BTW, Distiller finished as well (45 minutes) and gave a 700 Mb PDF so this may not be ghostscript. Clipping related somehow.
Yes, it is clearly related to a very complex clip path. The path is over 170k points and I am sure that is taxing the processing. But why it would bloat the PDF is still unclear. Another solution to the grid mask is to use a much simpler clipping polygon.
@PaulWessel Here is the simplest version I could made of the issue but it could maybe be simplified further: pdfissue.tar.gz You should be able to run it on your (linux) machine for testing.
In the attached script, the eps/png format works without issue but the pdf start writing and writing (in the full version of the script is stops at about 700 MB).

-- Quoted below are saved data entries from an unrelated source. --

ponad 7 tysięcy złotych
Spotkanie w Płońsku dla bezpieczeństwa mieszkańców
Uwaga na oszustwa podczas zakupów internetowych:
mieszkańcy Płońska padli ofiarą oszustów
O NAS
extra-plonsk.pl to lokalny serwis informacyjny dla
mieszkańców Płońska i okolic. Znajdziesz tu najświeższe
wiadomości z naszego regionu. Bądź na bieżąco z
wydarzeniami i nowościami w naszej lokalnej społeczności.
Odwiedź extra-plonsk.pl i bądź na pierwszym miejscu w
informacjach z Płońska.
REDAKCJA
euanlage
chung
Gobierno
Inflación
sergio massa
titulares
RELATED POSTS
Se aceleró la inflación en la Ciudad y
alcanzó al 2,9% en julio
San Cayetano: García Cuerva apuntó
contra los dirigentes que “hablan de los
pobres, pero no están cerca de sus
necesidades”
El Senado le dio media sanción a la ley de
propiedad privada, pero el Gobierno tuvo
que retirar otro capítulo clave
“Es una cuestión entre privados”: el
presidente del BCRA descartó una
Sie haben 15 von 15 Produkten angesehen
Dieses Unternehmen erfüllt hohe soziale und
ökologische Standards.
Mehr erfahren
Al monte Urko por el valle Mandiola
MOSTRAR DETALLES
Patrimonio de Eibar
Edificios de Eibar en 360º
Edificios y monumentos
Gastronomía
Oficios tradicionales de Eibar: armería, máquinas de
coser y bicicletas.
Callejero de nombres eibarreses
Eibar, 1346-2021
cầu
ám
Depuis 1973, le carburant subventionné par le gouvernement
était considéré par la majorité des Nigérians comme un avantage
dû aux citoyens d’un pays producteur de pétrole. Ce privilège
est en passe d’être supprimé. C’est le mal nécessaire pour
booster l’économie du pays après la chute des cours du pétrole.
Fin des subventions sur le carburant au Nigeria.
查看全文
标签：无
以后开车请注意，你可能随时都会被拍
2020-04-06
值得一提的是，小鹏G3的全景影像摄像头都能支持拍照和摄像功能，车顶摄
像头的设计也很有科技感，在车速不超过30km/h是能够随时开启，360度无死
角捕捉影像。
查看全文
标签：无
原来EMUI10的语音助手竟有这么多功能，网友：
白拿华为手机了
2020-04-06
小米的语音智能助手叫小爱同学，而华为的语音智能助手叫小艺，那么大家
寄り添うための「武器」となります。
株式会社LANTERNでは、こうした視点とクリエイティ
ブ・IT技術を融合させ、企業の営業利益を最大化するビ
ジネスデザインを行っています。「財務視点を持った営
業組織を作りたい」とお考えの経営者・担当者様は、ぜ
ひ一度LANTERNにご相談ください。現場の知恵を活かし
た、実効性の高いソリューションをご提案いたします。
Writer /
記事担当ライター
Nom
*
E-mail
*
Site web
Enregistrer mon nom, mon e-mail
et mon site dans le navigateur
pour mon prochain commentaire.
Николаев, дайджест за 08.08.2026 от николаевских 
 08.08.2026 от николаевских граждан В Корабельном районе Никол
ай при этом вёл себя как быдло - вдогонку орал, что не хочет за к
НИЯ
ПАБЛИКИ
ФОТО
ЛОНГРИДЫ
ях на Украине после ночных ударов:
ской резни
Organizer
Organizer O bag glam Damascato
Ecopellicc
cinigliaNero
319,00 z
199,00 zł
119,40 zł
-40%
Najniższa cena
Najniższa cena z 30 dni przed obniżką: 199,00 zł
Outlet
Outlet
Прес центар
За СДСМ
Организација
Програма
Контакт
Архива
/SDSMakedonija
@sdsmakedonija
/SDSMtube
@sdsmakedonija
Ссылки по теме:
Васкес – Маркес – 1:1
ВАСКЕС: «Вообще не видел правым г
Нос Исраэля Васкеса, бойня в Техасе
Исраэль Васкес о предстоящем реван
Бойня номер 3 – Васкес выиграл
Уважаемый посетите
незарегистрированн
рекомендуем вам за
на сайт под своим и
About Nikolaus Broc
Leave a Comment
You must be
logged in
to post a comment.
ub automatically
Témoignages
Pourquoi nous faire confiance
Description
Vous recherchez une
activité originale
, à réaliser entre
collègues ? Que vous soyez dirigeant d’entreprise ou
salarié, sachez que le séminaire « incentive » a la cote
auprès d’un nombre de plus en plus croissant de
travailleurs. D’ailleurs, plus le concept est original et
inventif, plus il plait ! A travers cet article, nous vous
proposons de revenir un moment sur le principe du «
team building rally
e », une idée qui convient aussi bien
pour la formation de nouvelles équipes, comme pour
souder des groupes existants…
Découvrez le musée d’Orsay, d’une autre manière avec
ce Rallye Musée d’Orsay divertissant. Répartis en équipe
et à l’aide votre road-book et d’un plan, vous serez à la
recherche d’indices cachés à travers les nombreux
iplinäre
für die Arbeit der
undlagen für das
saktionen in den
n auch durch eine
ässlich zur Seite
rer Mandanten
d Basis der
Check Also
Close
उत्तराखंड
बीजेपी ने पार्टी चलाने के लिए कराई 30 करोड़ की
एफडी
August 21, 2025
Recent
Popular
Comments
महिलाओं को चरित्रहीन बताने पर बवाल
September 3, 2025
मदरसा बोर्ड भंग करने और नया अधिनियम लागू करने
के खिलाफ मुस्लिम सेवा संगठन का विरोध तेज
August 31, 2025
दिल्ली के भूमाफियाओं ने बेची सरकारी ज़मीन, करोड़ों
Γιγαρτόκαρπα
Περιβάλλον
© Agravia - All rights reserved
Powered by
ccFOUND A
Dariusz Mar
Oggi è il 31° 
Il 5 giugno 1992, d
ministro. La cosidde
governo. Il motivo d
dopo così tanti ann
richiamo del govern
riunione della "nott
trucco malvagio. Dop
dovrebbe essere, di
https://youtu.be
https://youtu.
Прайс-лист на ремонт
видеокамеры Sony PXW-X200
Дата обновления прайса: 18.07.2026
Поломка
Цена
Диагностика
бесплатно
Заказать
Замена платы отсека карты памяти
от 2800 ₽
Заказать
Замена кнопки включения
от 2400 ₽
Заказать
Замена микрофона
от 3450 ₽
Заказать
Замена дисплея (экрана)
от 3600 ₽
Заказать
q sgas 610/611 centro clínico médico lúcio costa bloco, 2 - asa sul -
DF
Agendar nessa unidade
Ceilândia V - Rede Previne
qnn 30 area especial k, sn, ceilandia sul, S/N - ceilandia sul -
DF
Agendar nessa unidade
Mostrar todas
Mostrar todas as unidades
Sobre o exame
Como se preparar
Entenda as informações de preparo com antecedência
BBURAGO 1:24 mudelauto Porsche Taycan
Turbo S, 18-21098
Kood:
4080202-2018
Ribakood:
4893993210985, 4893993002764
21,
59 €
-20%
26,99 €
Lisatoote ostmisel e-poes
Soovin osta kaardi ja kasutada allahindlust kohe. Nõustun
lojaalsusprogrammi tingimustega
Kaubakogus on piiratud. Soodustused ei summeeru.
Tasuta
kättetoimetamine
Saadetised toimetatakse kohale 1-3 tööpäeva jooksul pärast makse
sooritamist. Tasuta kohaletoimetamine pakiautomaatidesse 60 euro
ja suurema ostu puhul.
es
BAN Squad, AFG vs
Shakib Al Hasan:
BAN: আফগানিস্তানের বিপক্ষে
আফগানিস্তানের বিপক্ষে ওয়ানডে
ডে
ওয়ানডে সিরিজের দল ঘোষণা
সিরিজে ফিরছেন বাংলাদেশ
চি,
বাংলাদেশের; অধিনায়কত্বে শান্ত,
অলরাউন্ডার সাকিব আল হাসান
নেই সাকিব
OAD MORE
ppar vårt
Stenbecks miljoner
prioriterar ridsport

Feedback from gs developers. They had a look at the initial PS file. We all agree it is not a bug. However, their comment gives useful information back to us that will require some digesting. For now it is best not to use 170k point clip path given this explanation and how we structure the PostScript. In your case you could probably use pscoast -Gc for the clipping and just use your coastline for drawing. Remember, before GMT 6 we only did PostScript so we were completely unaware of what PDF does for similar situations. Anyway, there may be a way for us to improve how the clipping is done in the future. Here is the feedback:
Because the PostScript clip and the PDF W operator ((the clip equivalent in PDF, W* for eoclip) don't work the same way. See Section 4.4.3 "Clipping Path Operators" on page 234 of the PDF 1.7 Reference Manual.
"Although the clipping path operator appears before the painting operator, it does not alter the clipping path at the point where it appears. Rather, it modifies the effect of the succeeding painting operator. After the path has been painted, the clipping path in the graphics state is set to the intersection of the current clipping path and the newly constructed path "
Since the path painting operations are performed inside a gsave/grestore, the clip is also set inside the gsave/grestore, unlike the PostScript model. So when we grestore back we throw the clip away.
The upshot is that the entire complex clip path has to be written for every single path painting operation, for as long as that clip is active. Since the clip is not cliprestore'd at any point (at least, not as far as I can quickly see) it is still active from the point it is defined to the end of the file.
The clip path description is some 800MB (uncompressed), partly because there is no rlineto equivalent in PDF making all the lineto operands larger, so the file rapidly becomes huge.
Acrobat Distiller operates under the same constraints (obviously) because it is also writing a PDF file, which is why it behaves the same.